— Recorded data —
+++
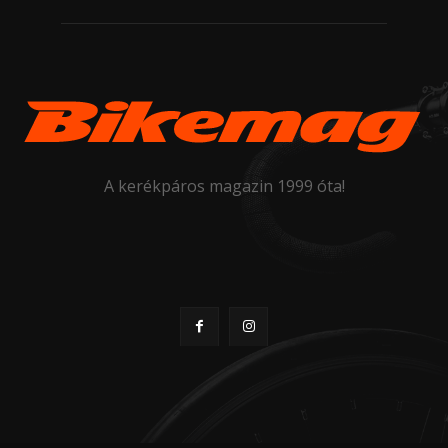
A kerékpáros magazin 1999 óta!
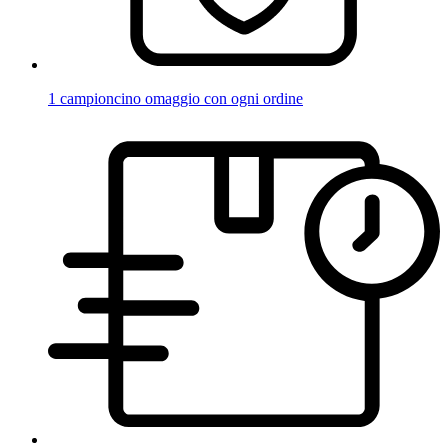
1 campioncino omaggio con ogni ordine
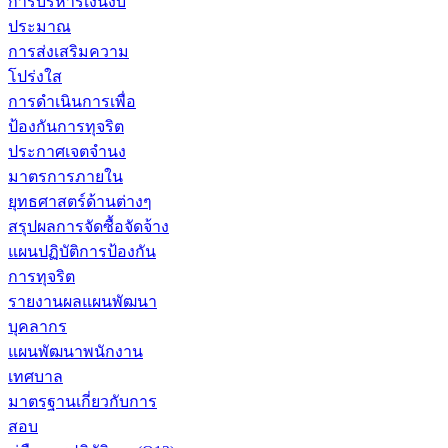
การบริหารเงินงบ
ประมาณ
การส่งเสริมความ
โปร่งใส
การดำเนินการเพื่อ
ป้องกันการทุจริต
ประกาศเจตจำนง
มาตรการภายใน
ยุทธศาสตร์ด้านต่างๆ
สรุปผลการจัดซื้อจัดจ้าง
แผนปฏิบัติการป้องกัน
การทุจริต
รายงานผลแผนพัฒนา
บุคลากร
แผนพัฒนาพนักงาน
เทศบาล
มาตรฐานเกี่ยวกับการ
สอบ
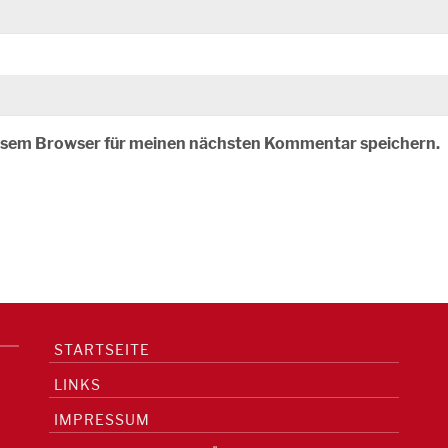
iesem Browser für meinen nächsten Kommentar speichern.
STARTSEITE
LINKS
IMPRESSUM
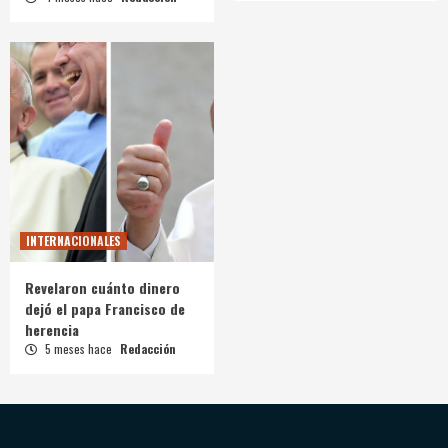
INTERNACIONALES
Revelaron cuánto dinero
dejó el papa Francisco de
herencia
5 meses hace
Redacción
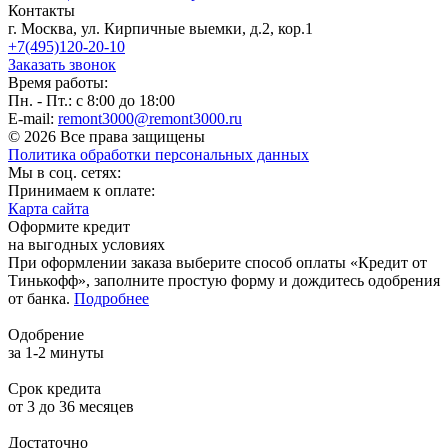
Контакты
г. Москва, ул. Кирпичные выемки, д.2, кор.1
+7(495)120-20-10
Заказать звонок
Время работы:
Пн. - Пт.: с 8:00 до 18:00
E-mail:
remont3000@remont3000.ru
© 2026 Все права защищены
Политика обработки персональных данных
Мы в соц. сетях:
Принимаем к оплате:
Карта сайта
Оформите кредит
на выгодных условиях
При оформлении заказа выберите способ оплаты «Кредит от
Тинькофф», заполните простую форму и дождитесь одобрения
от банка.
Подробнее
Одобрение
за 1-2 минуты
Срок кредита
от 3 до 36 месяцев
Достаточно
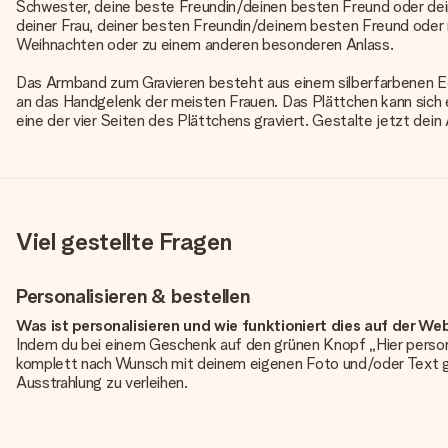
Schwester, deine beste Freundin/deinen besten Freund oder dei
deiner Frau, deiner besten Freundin/deinem besten Freund oder
Weihnachten oder zu einem anderen besonderen Anlass.
Das Armband zum Gravieren besteht aus einem silberfarbenen Ede
an das Handgelenk der meisten Frauen. Das Plättchen kann sich 
eine der vier Seiten des Plättchens graviert. Gestalte jetzt dei
Viel gestellte Fragen
Personalisieren & bestellen
Was ist personalisieren und wie funktioniert dies auf der We
Indem du bei einem Geschenk auf den grünen Knopf „Hier person
komplett nach Wunsch mit deinem eigenen Foto und/oder Text g
Ausstrahlung zu verleihen.
Ist die Personalisierung im Preis enthalten?
Der auf der Website angezeigte Preis ist inklusive der Personalisi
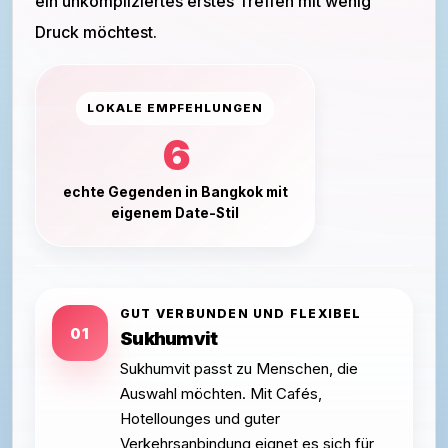
ein unkompliziertes erstes Treffen mit wenig
Druck möchtest.
LOKALE EMPFEHLUNGEN
6
echte Gegenden in Bangkok mit
eigenem Date-Stil
GUT VERBUNDEN UND FLEXIBEL
01
Sukhumvit
Sukhumvit passt zu Menschen, die
Auswahl möchten. Mit Cafés,
Hotellounges und guter
Verkehrsanbindung eignet es sich für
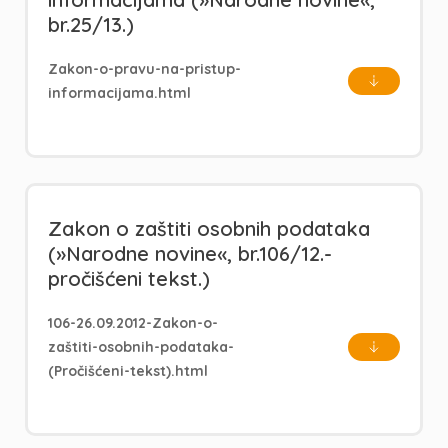
br.25/13.)
Zakon-o-pravu-na-pristup-
informacijama.html
Zakon o zaštiti osobnih podataka
(»Narodne novine«, br.106/12.-
pročišćeni tekst.)
106-26.09.2012-Zakon-o-
zaštiti-osobnih-podataka-
(Pročišćeni-tekst).html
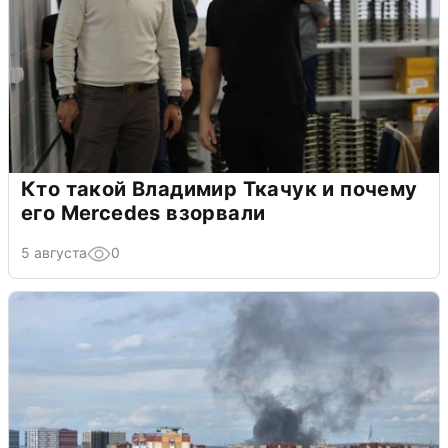
Кто такой Владимир Ткачук и почему
его Mercedes взорвали
5 августа
0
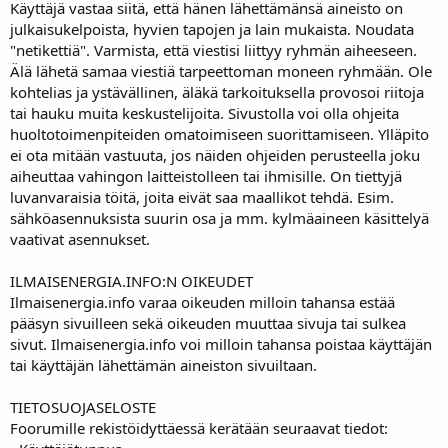
Käyttäjä vastaa siitä, että hänen lähettämänsä aineisto on
julkaisukelpoista, hyvien tapojen ja lain mukaista. Noudata
"netikettiä". Varmista, että viestisi liittyy ryhmän aiheeseen.
Älä lähetä samaa viestiä tarpeettoman moneen ryhmään. Ole
kohtelias ja ystävällinen, äläkä tarkoituksella provosoi riitoja
tai hauku muita keskustelijoita. Sivustolla voi olla ohjeita
huoltotoimenpiteiden omatoimiseen suorittamiseen. Ylläpito
ei ota mitään vastuuta, jos näiden ohjeiden perusteella joku
aiheuttaa vahingon laitteistolleen tai ihmisille. On tiettyjä
luvanvaraisia töitä, joita eivät saa maallikot tehdä. Esim.
sähköasennuksista suurin osa ja mm. kylmäaineen käsittelyä
vaativat asennukset.
ILMAISENERGIA.INFO:N OIKEUDET
Ilmaisenergia.info varaa oikeuden milloin tahansa estää
pääsyn sivuilleen sekä oikeuden muuttaa sivuja tai sulkea
sivut. Ilmaisenergia.info voi milloin tahansa poistaa käyttäjän
tai käyttäjän lähettämän aineiston sivuiltaan.
TIETOSUOJASELOSTE
Foorumille rekistöidyttäessä kerätään seuraavat tiedot:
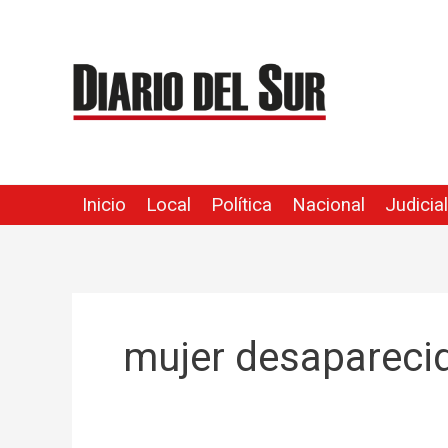
Ir
al
contenido
Inicio
Local
Política
Nacional
Judicial
mujer desaparec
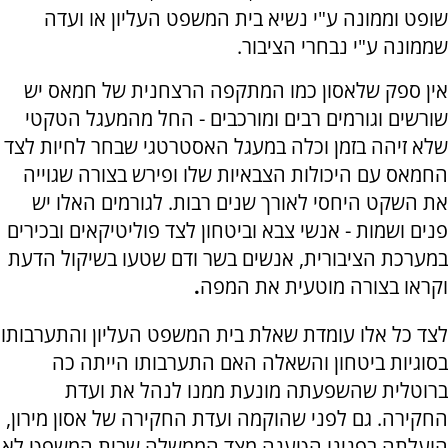
שופט וממונה ע"י נשיא בית המשפט העליון או ועדה
שממונה ע"י נבחרי הציבור.
אין ספק שלאסון כמו המתקפה הרצחנית של חמאס יש
שורשים וגורמים רבים ומורכבים - החל מהמעגל הטקטי
שלא זיהה בזמן וכלה במעגל האסטרטגי שבחר לחיות לצד
החמאס עם היכולות הצבאיות שלו ופירש בצורה שגוייה
את השקט היחסי לאורך שנים רבות. לגורמים האלו יש
פנים ושמות - אנשי צבא וביטחון לצד פוליטיקאים ובכירים
במערכת הציבורית, אנשים בשר ודם שטעו בשיקול הדעת
וקראו בצורה מוטעית את המפה
.
לצד כל אלו עומדת שאלת בית המשפט העליון והתערבותו
בסוגיות ביטחון והשאלה האם התערבותו הייתה כה
ברוטלית שהשפעתה מונעת ממנו לנהל את ועדת
החקירה. גם לפני שהוקמה ועדת החקירה של אסון מירון,
הועלתה בפנינו הטענה מצד הממשלה שבית המשפט לא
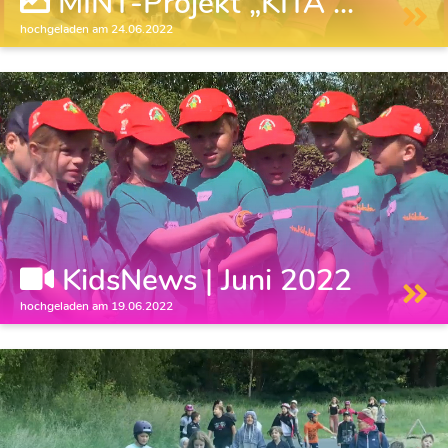
MINT-Projekt „KITA ...
hochgeladen am 24.06.2022
KidsNews | Juni 2022
hochgeladen am 19.06.2022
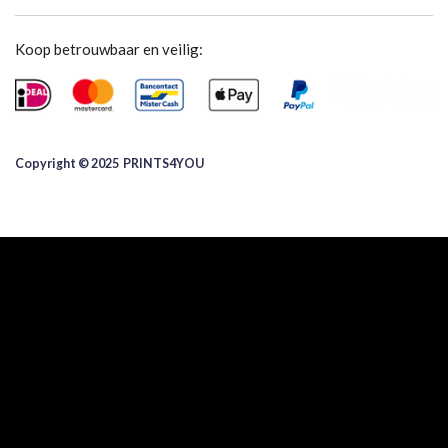
Koop betrouwbaar en veilig:
Copyright © 2025 ​PRINTS4YOU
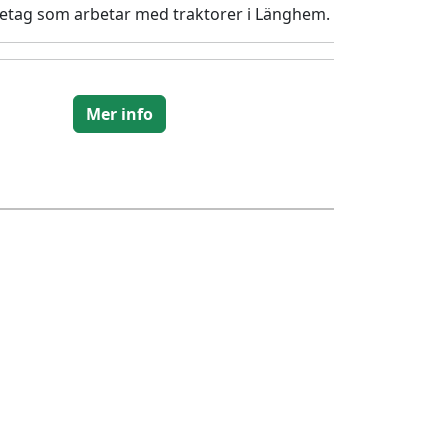
företag som arbetar med traktorer i Länghem.
Mer info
+++
Reproduce each line of the records exactly, omitting any picture.

A kerékpáros magazin 1999 óta!
1 campioncino omaggio con ogni ordine
การบริหารเงินงบ
ประมาณ
การส่งเสริมความ
โปร่งใส
การดำเนินการเพื่อ
ป้องกันการทุจริต
ประกาศเจตจำนง
มาตรการภายใน
ยุทธศาสตร์ด้านต่างๆ
สรุปผลการจัดซื้อจัดจ้าง
แผนปฏิบัติการป้องกัน
การทุจริต
รายงานผลแผนพัฒนา
บุคลากร
แผนพัฒนาพนักงาน
เทศบาล
มาตรฐานเกี่ยวกับการ
สอบ
iesem Browser für meinen nächsten Kommentar speichern.
STARTSEITE
LINKS
IMPRESSUM
INTERNACIONALES
Revelaron cuánto dinero
dejó el papa Francisco de
herencia
5 meses hace
Redacción
Контакты
г. Москва, ул. Кирпичные выемки, д.2, кор.1
+7(495)120-20-10
Заказать звонок
Время работы:
Пн. - Пт.: с 8:00 до 18:00
E-mail:
remont3000@remont3000.ru
© 2026 Все права защищены
Политика обработки персональных данных
Мы в соц. сетях:
Принимаем к оплате:
Карта сайта
Оформите кредит
на выгодных условиях
При оформлении заказа выберите способ оплаты «Кредит от
Тинькофф», заполните простую форму и дождитесь одобрения
от банка.
Подробнее
Одобрение
за 1-2 минуты
Срок кредита
от 3 до 36 месяцев
Достаточно
Schwester, deine beste Freundin/deinen besten Freund oder dei
deiner Frau, deiner besten Freundin/deinem besten Freund oder
Weihnachten oder zu einem anderen besonderen Anlass.
Das Armband zum Gravieren besteht aus einem silberfarbenen Ede
an das Handgelenk der meisten Frauen. Das Plättchen kann sich 
eine der vier Seiten des Plättchens graviert. Gestalte jetzt dei
Viel gestellte Fragen
Personalisieren & bestellen
Was ist personalisieren und wie funktioniert dies auf der We
Indem du bei einem Geschenk auf den grünen Knopf „Hier person
komplett nach Wunsch mit deinem eigenen Foto und/oder Text g
Ausstrahlung zu verleihen.
Ist die Personalisierung im Preis enthalten?
Der auf der Website angezeigte Preis ist inklusive der Personalisi
ein unkompliziertes erstes Treffen mit wenig
Druck möchtest.
LOKALE EMPFEHLUNGEN
6
echte Gegenden in Bangkok mit
eigenem Date-Stil
GUT VERBUNDEN UND FLEXIBEL
01
Sukhumvit
Sukhumvit passt zu Menschen, die
Auswahl möchten. Mit Cafés,
Hotellounges und guter
Verkehrsanbindung eignet es sich für
br.25/13.)
Zakon-o-pravu-na-pristup-
informacijama.html
Zakon o zaštiti osobnih podataka
(»Narodne novine«, br.106/12.-
pročišćeni tekst.)
106-26.09.2012-Zakon-o-
zaštiti-osobnih-podataka-
(Pročišćeni-tekst).html
Кто такой Владимир Ткачук и почему
его Mercedes взорвали
5 августа
0
Käyttäjä vastaa siitä, että hänen lähettämänsä aineisto on
julkaisukelpoista, hyvien tapojen ja lain mukaista. Noudata
"netikettiä". Varmista, että viestisi liittyy ryhmän aiheeseen.
Älä lähetä samaa viestiä tarpeettoman moneen ryhmään. Ole
kohtelias ja ystävällinen, äläkä tarkoituksella provosoi riitoja
tai hauku muita keskustelijoita. Sivustolla voi olla ohjeita
huoltotoimenpiteiden omatoimiseen suorittamiseen. Ylläpito
ei ota mitään vastuuta, jos näiden ohjeiden perusteella joku
aiheuttaa vahingon laitteistolleen tai ihmisille. On tiettyjä
luvanvaraisia töitä, joita eivät saa maallikot tehdä. Esim.
sähköasennuksista suurin osa ja mm. kylmäaineen käsittelyä
vaativat asennukset.
ILMAISENERGIA.INFO:N OIKEUDET
Ilmaisenergia.info varaa oikeuden milloin tahansa estää
pääsyn sivuilleen sekä oikeuden muuttaa sivuja tai sulkea
sivut. Ilmaisenergia.info voi milloin tahansa poistaa käyttäjän
tai käyttäjän lähettämän aineiston sivuiltaan.
TIETOSUOJASELOSTE
Foorumille rekistöidyttäessä kerätään seuraavat tiedot:
Ir
al
contenido
Inicio
Local
Política
Nacional
Judicial
mujer desaparec
שופט וממונה ע"י נשיא בית המשפט העליון או ועדה
שממונה ע"י נבחרי הציבור.
אין ספק שלאסון כמו המתקפה הרצחנית של חמאס יש
שורשים וגורמים רבים ומורכבים - החל מהמעגל הטקטי
שלא זיהה בזמן וכלה במעגל האסטרטגי שבחר לחיות לצד
החמאס עם היכולות הצבאיות שלו ופירש בצורה שגוייה
את השקט היחסי לאורך שנים רבות. לגורמים האלו יש
פנים ושמות - אנשי צבא וביטחון לצד פוליטיקאים ובכירים
במערכת הציבורית, אנשים בשר ודם שטעו בשיקול הדעת
וקראו בצורה מוטעית את המפה
.
לצד כל אלו עומדת שאלת בית המשפט העליון והתערבותו
בסוגיות ביטחון והשאלה האם התערבותו הייתה כה
ברוטלית שהשפעתה מונעת ממנו לנהל את ועדת
החקירה. גם לפני שהוקמה ועדת החקירה של אסון מירון,
הועלתה בפנינו הטענה מצד הממשלה שבית המשפט לא
MINT-Projekt „KITA ...
hochgeladen am 24.06.2022
KidsNews | Juni 2022
hochgeladen am 19.06.2022
Koop betrouwbaar en veilig:
Copyright © 2025 ​PRINTS4YOU
företag som arbetar med traktorer i Länghem.
Mer info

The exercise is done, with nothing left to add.